Günstiger als Paris, besser organisiert als Mailand
Wien könne mit vielen Aspekten punkten, die Paris oder Mailand nicht aufbieten könnten. Dazu zähle die zentrale Lage und relative Kostengünstigkeit. "Der Kollege aus Bratislava fährt mit dem Auto nach Wien zur Konferenz und am Abend wieder heim - aber er könnte sich nicht leisten, eine Woche in Paris zu bleiben", gibt Hofmann zu bedenken.

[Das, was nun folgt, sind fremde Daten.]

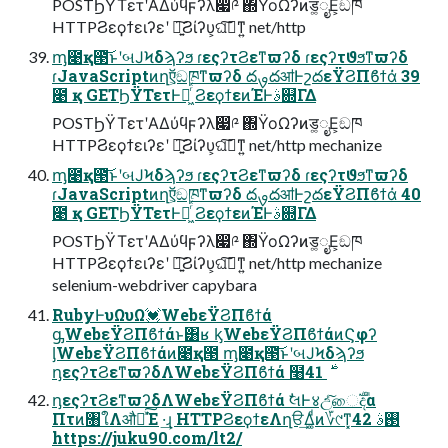
POSTϦΫΤετʹΑΔύϥϝʔλ෇༩ ΍ΫοΩʔͷड͚ೖΕ͕ඞཁ
HTTPϨεϙϯειʔεʹ ཉ͍͠Ϩίʔυ͕ଘࡏ͠ͳ͍ net/http
ᶆ೉қ౓͝ͱʹબͿϞδϡʔϧ ɾεςʔτϨεͳϖʔδ ɾεςʔτϑϧͳϖʔδ
ɾJavaScriptͷղऍ͕ඞཁͳϖʔδ దࡐదॴͰշదεΫϨΠϐϯά̇ 39
೉ қ GETϦΫΤετͰฦ͖ͬͯͨ ϨεϙϯεͷΈͰࣄ଍ΓΔ
POSTϦΫΤετʹΑΔύϥϝʔλ෇༩ ΍ΫοΩʔͷड͚ೖΕ͕ඞཁ
HTTPϨεϙϯειʔεʹ ཉ͍͠Ϩίʔυ͕ଘࡏ͠ͳ͍ net/http mechanize
ᶆ೉қ౓͝ͱʹબͿϞδϡʔϧ ɾεςʔτϨεͳϖʔδ ɾεςʔτϑϧͳϖʔδ
ɾJavaScriptͷղऍ͕ඞཁͳϖʔδ దࡐదॴͰշదεΫϨΠϐϯά̇ 40
೉ қ GETϦΫΤετͰฦ͖ͬͯͨ ϨεϙϯεͷΈͰࣄ଍ΓΔ
POSTϦΫΤετʹΑΔύϥϝʔλ෇༩ ΍ΫοΩʔͷड͚ೖΕ͕ඞཁ
HTTPϨεϙϯειʔεʹ ཉ͍͠Ϩίʔυ͕ଘࡏ͠ͳ͍ net/http mechanize
selenium-webdriver capybara
RubyͰυΩυΩ💓WebεΫϨΠϐϯά
ᶃWebεΫϨΠϐϯάͱ͸ʁ ᶄWebεΫϨΠϐϯάͷϚφʔ
ᶅWebεΫϨΠϐϯάͷ೉қ౓ ᶆ೉қ౓͝ͱʹબͿϞδϡʔϧ
ᶇεςʔτϨεͳϖʔδΛWebεΫϨΠϐϯά ໨࣍ 41
ᶇεςʔτϨεͳϖʔδΛWebεΫϨΠϐϯά ࣗલͰ४උͨ͠ைࣚදα
Πτͷ৘ใΛऔಘͯ͠Έ ·͢ɻ HTTPϨεϙϯεΛղੳ͢Δ͚ͩͷ؆୯ͳ͓࢓ࣄ 42
https://juku90.com/lt2/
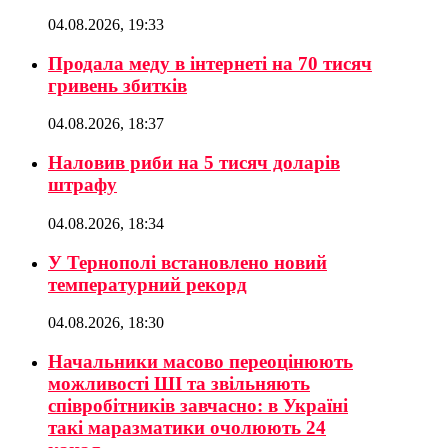
04.08.2026, 19:33
Продала меду в інтернеті на 70 тисяч
гривень збитків
04.08.2026, 18:37
Наловив риби на 5 тисяч доларів
штрафу
04.08.2026, 18:34
У Тернополі встановлено новий
температурний рекорд
04.08.2026, 18:30
Начальники масово переоцінюють
можливості ШІ та звільняють
співробітників завчасно: в Україні
такі маразматики очолюють 24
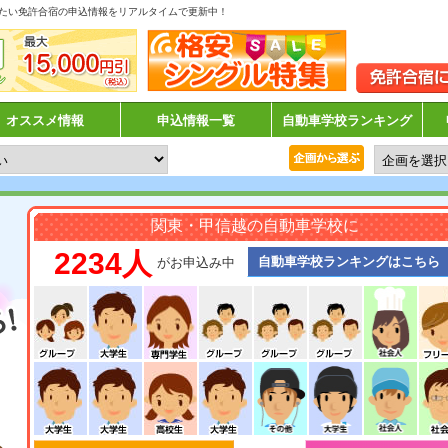
たい免許合宿の申込情報をリアルタイムで更新中！
オススメ情報
申込情報一覧
自動車学校ランキング
関東・甲信越の自動車学校に
2234人
自動車学校ランキングはこちら
がお申込み中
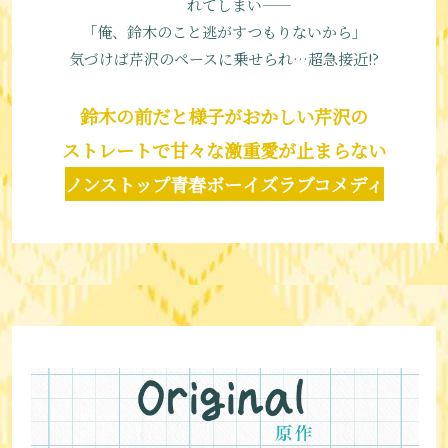
れてしまい――
「俺、鈴木のこと逃がすつもりないから」
気づけば芹沢のペースに乗せられ…超急接近!?
鈴木の前だと様子がおかしい芹沢の
ストレートで甘々な激重愛が止まらない
ノンストップ青春ボーイズラブコメディ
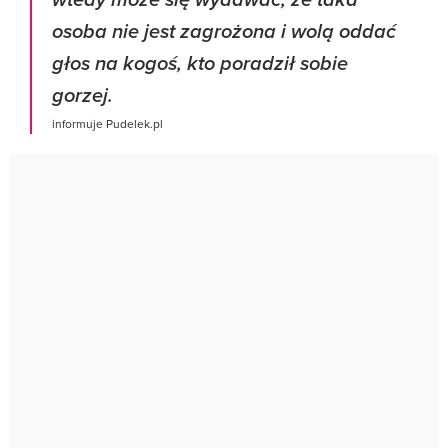
wtedy może się wydawać, że taka
osoba nie jest zagrożona i wolą oddać
głos na kogoś, kto poradził sobie
gorzej.
informuje Pudelek.pl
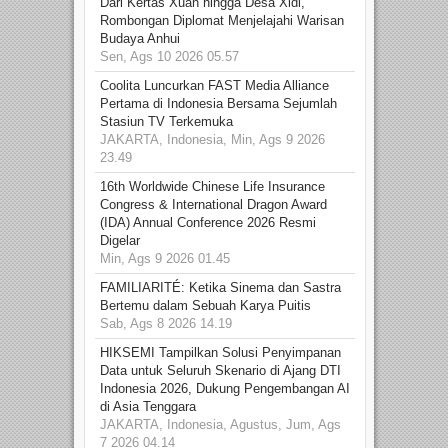
Dari Kertas Xuan hingga Desa Xidi,
Rombongan Diplomat Menjelajahi Warisan
Budaya Anhui
Sen, Ags 10 2026 05.57
Coolita Luncurkan FAST Media Alliance
Pertama di Indonesia Bersama Sejumlah
Stasiun TV Terkemuka
JAKARTA, Indonesia, Min, Ags 9 2026
23.49
16th Worldwide Chinese Life Insurance
Congress & International Dragon Award
(IDA) Annual Conference 2026 Resmi
Digelar
Min, Ags 9 2026 01.45
FAMILIARITÉ: Ketika Sinema dan Sastra
Bertemu dalam Sebuah Karya Puitis
Sab, Ags 8 2026 14.19
HIKSEMI Tampilkan Solusi Penyimpanan
Data untuk Seluruh Skenario di Ajang DTI
Indonesia 2026, Dukung Pengembangan AI
di Asia Tenggara
JAKARTA, Indonesia, Agustus, Jum, Ags
7 2026 04.14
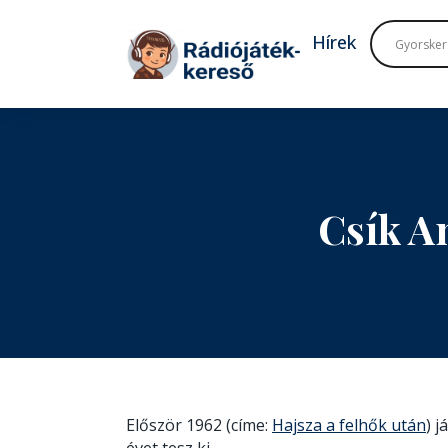
Tovább a navigációhoz
Tovább a tartalomhoz
Hírek
Csík A
Először 1962 (címe:
Hajsza a felhők után
)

Auch die gesamte Infrastruktur, die Zusammenarbeit mit dem Wien Tourismus und der Veranstaltungsort - das Austria Center - komme der EGU sehr entgegen, so Hofmann. Gefragt sei "ein Veranstaltungsort mit unendlich vielen kleinen Räumen. Wenn Sie eine Session vorschlagen über den Einfluss des Atmosphärenstaubs auf Haustiere und fünf Leute haben, die darüber reden möchten, können Sie Vorträge dazu organisieren. Der Kongress geht irrsinnig in die Breite und ist sehr offen", erzählt Hofmann.
Obgleich die Generalversammlung eigentlich in Europa herumwandern wollte, scheue sie davor zurück, anderswo bei Null anzufangen - offenbar wisse man, was man an Wien habe, meint der Paläontologe und Sachbuchautor Hofmann. Bis 2019 zumindest ist unterschrieben, so lange bleibt die weltweit zweitgrößte geowissenschaftliche Konferenz der Stadt fix erhalten.
Blöschl rechnet wie im Vorjahr mit 12.000 Teilnehmern. Zur Generalversammlung 2014 reisten Gäste aus 106 Nationen an, den größten Teil stellte das Nachbarland Deutschland (2.097), gefolgt von Großbritannien (1.120), Frankreich (975), Italien (869) und den USA (855). Österreichische Kongressteilnehmer nahmen mit 636 Personen den fünften Platz ein.